The figure and its background seem to merge in the deep, rich tones of orange and blue, highlighted throughout in greens and browns. Shadowed effects are similarly modulated, whether in the skin tones or on the blank wall behind the sitter, and thick black paint outlines the forms, lending them a mysterious unity with the dark background. The energetic parallel strokes along the wall take on a life of their own. Together with the deep brown shadow slanting to the lower right, they are the most intensely gestural touches in the painting. Their activity is balanced by the jutting dashes of deep green and black that model the folds in the dress and by the flickering brown and green defining the drapery folds. The warm light that sweeps diagonally across the left illuminating the sitter’s flesh and the background textile in gold, suggests late afternoon; yet the dominant feeling of the portrait is of suspended time—the pictorial space seems to be immutable, as if existing outside of reality.
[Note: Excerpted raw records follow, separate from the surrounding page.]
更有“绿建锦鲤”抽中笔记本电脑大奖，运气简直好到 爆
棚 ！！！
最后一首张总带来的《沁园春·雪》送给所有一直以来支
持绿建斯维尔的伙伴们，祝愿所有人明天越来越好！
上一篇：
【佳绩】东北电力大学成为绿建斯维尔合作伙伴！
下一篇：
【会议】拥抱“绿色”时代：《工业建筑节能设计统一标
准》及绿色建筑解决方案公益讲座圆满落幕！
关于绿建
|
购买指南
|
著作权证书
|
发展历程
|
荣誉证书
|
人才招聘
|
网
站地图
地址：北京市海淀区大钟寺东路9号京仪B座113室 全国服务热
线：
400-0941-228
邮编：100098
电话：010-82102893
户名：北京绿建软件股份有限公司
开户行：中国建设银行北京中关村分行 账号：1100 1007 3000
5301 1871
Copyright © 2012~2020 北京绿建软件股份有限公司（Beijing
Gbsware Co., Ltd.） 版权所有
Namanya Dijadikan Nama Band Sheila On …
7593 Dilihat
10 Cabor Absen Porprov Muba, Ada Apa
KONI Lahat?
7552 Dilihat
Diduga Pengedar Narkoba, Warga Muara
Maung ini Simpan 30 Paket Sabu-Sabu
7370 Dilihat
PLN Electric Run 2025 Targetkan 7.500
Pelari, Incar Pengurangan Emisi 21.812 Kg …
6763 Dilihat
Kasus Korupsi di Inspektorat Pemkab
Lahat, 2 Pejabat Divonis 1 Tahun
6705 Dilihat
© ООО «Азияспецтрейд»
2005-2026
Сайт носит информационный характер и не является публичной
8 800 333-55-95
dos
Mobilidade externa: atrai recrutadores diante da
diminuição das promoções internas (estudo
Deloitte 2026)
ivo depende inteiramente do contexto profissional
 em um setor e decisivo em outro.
The personality of the subject hardly intrudes on formal concerns, yet the sitter’s identity remains open to scholarly debate: her identification as Madame Cézanne has had only intermittent acceptance, though Duncan Phillips purchased it as such, and in its earliest known reproduction the work was captioned “The Artist’s Wife.” This identification is now widely rejected. In Lawrence Gowing’s view, both the lack of resemblance to Madame Cézanne and the distant, formal rapport implicit between artist and sitter argue against such an identification.
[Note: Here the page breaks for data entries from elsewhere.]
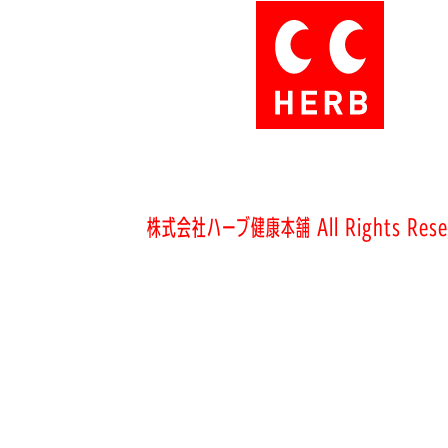
株式会社ハーブ健康本舗 All Rights Rese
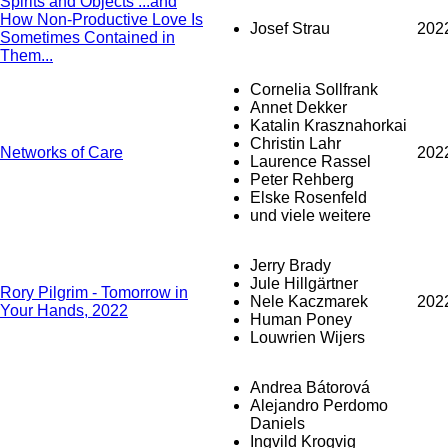
Spirits and Objects ...and
How Non-Productive Love Is
Josef Strau
202
Sometimes Contained in
Them...
Cornelia Sollfrank
Annet Dekker
Katalin Krasznahorkai
Christin Lahr
Networks of Care
202
Laurence Rassel
Peter Rehberg
Elske Rosenfeld
und viele weitere
Jerry Brady
Jule Hillgärtner
Rory Pilgrim - Tomorrow in
Nele Kaczmarek
202
Your Hands, 2022
Human Poney
Louwrien Wijers
Andrea Bátorová
Alejandro Perdomo
Daniels
Ingvild Krogvig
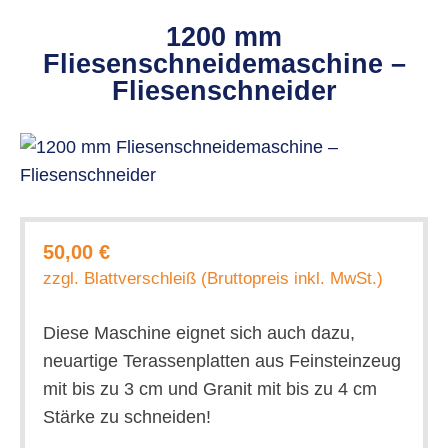
1200 mm
Fliesenschneidemaschine –
Fliesenschneider
50,00 €
zzgl. Blattverschleiß (Bruttopreis inkl. MwSt.)
Diese Maschine eignet sich auch dazu,
neuartige Terassenplatten aus Feinsteinzeug
mit bis zu 3 cm und Granit mit bis zu 4 cm
Stärke zu schneiden!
The sitter‘s expression and position evoke the prevalent mood of Cézanne’s late portraits, which contain “a new note of somberness and mystery, a dark, flickering spirituality reminiscent…especially of Rembrandt…the subjects’ postures and features so often said to be inexpressive and masklike, speak eloquently of this mood.” Citing the present work’s deep shadows and volumes, the painting is characterized it as “the most fully Baroque in style of Cézanne’s late portraits.” Cezanne’s lack of intimacy with the sitter is apparent to the viewer, but her almost morose expression makes her enigmatic.